County Staff Recommends Approval of ExxonMobil Oil Trucking
Source: Environmental Defense Center
Santa Barbara County’s Planning and Development Department has issued a staff report recommending that policymakers approve ExxonMobil’s proposal to transport oil by tanker trucks so it can restart three drilling platforms off the California coast. Opponents of the project vow to stop it, starting at Santa Barbara County Planning Commission hearings on the plan set for Sept. 29 and Oct. 1.
The report reverses the position staff took last year recommending against the use of hazardous Highway 166 as too dangerous. After that recommendation and the announcement by Phillips 66 that it will shut down its Santa Maria refinery and related pipelines — Exxon’s preferred destination for getting its offshore oil to market — by 2023, the company delayed the project. A revised final environmental impact report was released last month.
“The Santa Barbara County Planning Commission must reject the staff recommendation to allow ExxonMobil to truck crude oil along dangerous Route 166,” said Linda Krop, chief counsel of the Environmental Defense Center, which represents Get Oil Out! and Santa Barbara County Action Network in opposition to the plan. “Just last year, an oil tanker truck crashed on Route 166, spilling thousands of gallons of oil into the Cuyama River. More accidents and spills that threaten our public safety, water quality, and wildlife are unavoidable. We call on the County to follow the recommendation from last year, which was to prohibit any oil trucks on Route 166.”

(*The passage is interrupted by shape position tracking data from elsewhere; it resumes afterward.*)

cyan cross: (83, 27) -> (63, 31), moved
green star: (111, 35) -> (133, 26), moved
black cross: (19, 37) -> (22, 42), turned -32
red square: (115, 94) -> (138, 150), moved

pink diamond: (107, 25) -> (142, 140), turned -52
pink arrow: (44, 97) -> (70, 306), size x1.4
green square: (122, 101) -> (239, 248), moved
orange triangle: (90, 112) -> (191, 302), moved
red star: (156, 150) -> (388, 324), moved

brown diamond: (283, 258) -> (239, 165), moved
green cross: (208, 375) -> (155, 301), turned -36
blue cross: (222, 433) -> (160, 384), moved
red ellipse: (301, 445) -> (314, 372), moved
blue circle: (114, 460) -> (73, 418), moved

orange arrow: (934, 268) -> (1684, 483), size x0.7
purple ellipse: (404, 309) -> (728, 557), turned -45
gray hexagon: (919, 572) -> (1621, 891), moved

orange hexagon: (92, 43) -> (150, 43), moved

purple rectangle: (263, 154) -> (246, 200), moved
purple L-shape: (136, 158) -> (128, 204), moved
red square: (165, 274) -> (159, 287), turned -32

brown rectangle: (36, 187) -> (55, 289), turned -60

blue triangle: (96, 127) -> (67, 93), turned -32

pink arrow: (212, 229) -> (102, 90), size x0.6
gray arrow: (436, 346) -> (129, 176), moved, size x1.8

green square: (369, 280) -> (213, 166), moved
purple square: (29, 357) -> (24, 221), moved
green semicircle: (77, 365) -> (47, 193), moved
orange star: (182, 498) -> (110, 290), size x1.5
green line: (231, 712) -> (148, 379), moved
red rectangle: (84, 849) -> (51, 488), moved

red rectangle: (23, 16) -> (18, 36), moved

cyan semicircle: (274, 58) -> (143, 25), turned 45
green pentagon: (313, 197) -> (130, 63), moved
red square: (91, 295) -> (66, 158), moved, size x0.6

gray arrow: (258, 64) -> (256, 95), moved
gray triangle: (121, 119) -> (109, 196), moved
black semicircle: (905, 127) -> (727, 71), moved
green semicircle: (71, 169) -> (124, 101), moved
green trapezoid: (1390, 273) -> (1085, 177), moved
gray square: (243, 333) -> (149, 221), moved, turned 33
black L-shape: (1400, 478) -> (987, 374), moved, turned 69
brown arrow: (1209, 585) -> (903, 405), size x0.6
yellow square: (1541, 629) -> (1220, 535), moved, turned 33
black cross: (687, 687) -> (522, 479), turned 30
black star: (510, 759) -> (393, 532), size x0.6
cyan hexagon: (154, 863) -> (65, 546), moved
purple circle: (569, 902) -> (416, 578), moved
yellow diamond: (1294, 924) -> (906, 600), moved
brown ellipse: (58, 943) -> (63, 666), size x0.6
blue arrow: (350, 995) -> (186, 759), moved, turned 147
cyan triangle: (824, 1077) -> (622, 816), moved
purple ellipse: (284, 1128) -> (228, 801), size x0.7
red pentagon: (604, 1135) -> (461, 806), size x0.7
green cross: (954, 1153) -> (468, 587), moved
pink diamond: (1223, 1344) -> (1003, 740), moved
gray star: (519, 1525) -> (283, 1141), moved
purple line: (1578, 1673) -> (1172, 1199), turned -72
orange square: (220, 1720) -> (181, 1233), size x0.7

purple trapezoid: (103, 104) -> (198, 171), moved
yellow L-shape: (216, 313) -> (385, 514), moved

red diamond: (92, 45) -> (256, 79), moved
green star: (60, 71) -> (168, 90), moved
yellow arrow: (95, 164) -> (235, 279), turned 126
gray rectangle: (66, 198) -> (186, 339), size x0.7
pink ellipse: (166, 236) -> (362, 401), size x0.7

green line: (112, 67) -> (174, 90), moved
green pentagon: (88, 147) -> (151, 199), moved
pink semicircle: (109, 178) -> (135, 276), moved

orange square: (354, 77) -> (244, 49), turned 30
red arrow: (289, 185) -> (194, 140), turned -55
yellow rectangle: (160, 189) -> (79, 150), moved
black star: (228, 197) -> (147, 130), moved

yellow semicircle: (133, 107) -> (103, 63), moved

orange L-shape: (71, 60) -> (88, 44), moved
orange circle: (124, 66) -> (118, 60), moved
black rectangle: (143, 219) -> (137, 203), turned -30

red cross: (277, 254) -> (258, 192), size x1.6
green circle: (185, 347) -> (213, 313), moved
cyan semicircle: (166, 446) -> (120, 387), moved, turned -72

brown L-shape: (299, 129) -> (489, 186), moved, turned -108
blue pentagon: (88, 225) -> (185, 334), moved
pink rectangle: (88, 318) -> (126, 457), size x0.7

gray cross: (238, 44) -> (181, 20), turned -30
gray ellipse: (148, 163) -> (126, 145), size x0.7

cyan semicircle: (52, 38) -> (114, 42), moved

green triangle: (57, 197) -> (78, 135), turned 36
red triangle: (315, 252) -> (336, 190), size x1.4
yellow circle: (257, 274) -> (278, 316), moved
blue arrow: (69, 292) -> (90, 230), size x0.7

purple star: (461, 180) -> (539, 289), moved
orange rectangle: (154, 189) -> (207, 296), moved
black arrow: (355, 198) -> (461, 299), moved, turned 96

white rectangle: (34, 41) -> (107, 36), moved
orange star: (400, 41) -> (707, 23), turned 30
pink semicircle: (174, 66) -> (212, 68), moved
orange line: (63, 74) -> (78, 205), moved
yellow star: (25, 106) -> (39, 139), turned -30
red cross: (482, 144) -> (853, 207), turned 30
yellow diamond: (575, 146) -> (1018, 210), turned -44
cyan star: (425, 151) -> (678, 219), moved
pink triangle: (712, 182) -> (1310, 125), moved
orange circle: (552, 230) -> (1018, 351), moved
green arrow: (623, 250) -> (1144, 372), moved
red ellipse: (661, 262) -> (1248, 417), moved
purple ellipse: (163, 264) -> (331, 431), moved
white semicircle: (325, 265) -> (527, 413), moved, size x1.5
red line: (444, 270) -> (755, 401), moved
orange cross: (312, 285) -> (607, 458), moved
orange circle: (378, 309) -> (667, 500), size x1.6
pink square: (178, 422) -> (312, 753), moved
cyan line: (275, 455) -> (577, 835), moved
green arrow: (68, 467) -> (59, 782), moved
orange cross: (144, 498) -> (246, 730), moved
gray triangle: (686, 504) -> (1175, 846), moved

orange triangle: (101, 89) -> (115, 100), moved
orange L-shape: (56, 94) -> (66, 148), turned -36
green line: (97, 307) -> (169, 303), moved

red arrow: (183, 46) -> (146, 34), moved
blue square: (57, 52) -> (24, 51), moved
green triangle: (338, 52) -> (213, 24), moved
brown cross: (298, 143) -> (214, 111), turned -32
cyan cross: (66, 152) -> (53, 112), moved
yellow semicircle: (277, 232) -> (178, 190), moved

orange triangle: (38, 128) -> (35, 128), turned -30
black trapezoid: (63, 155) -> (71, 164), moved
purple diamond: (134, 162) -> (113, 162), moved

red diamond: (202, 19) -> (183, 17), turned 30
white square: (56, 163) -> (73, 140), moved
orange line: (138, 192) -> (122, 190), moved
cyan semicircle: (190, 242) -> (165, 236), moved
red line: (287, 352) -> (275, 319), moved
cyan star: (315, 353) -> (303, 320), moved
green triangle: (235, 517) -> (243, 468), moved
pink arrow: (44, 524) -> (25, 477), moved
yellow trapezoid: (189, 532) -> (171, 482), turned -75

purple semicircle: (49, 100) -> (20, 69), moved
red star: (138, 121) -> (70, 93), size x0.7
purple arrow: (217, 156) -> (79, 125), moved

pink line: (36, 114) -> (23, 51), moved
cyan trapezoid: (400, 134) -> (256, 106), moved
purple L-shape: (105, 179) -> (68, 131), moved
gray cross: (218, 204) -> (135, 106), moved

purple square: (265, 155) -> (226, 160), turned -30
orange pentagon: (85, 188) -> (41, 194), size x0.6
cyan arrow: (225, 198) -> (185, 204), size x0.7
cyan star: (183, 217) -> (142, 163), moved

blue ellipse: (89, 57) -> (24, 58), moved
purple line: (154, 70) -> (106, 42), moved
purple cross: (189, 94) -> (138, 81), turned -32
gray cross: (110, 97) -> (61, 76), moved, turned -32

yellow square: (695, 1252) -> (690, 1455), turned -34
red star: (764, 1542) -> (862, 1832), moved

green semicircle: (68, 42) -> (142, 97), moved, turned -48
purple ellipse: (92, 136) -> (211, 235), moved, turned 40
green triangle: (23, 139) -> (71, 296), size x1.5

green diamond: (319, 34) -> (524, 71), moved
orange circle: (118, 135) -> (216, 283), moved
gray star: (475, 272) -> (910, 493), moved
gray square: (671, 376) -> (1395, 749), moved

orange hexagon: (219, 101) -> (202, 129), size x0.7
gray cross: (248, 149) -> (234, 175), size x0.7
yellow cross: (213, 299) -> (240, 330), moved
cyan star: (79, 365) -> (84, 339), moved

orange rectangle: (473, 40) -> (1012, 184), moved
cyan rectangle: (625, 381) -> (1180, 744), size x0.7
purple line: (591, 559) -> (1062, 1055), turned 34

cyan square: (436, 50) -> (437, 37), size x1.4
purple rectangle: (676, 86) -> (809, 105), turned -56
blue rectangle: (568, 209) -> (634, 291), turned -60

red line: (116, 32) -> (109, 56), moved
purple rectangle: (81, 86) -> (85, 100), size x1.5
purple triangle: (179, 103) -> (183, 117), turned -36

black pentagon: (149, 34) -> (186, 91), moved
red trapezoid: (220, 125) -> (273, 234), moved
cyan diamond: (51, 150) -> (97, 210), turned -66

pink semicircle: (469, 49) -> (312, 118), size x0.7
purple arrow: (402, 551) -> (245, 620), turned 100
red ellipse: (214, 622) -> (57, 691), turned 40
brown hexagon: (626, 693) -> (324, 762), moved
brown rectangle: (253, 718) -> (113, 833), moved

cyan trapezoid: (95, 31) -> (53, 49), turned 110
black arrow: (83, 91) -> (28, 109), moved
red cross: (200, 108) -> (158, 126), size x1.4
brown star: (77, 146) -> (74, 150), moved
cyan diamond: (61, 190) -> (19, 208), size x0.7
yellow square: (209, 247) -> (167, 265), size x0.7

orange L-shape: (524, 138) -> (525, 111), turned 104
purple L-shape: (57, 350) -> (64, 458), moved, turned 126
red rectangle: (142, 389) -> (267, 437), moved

The plan calls for up to 70 oil-filled trucks per day on coastal Highway 101 and hazardous Route 166, 24 hours a day, for up to seven years or whenever a new oil pipeline is completed, whichever is shorter. This timeframe can be extended by the county. ExxonMobil’s three offshore platforms near Santa Barbara were shut down in 2015 after the Plains All American Pipeline ruptured and spilled thousands of gallons of oil along the California coast.
“County staff are prioritizing Exxon’s profits over protecting Californians from deadly oil tanker truck accidents,” said Julie Teel Simmonds, a senior attorney at the Center for Biological Diversity. “Why else would they suddenly drop their concerns about hazardous Highway 166 and its history of trucking accidents? Left to its own devices, Exxon won’t hesitate to usher in climate chaos, more offshore oil spills and explosive tanker truck crashes. If the county won’t step in and make the right decision, we’ll do everything we can to stop this terrible project.”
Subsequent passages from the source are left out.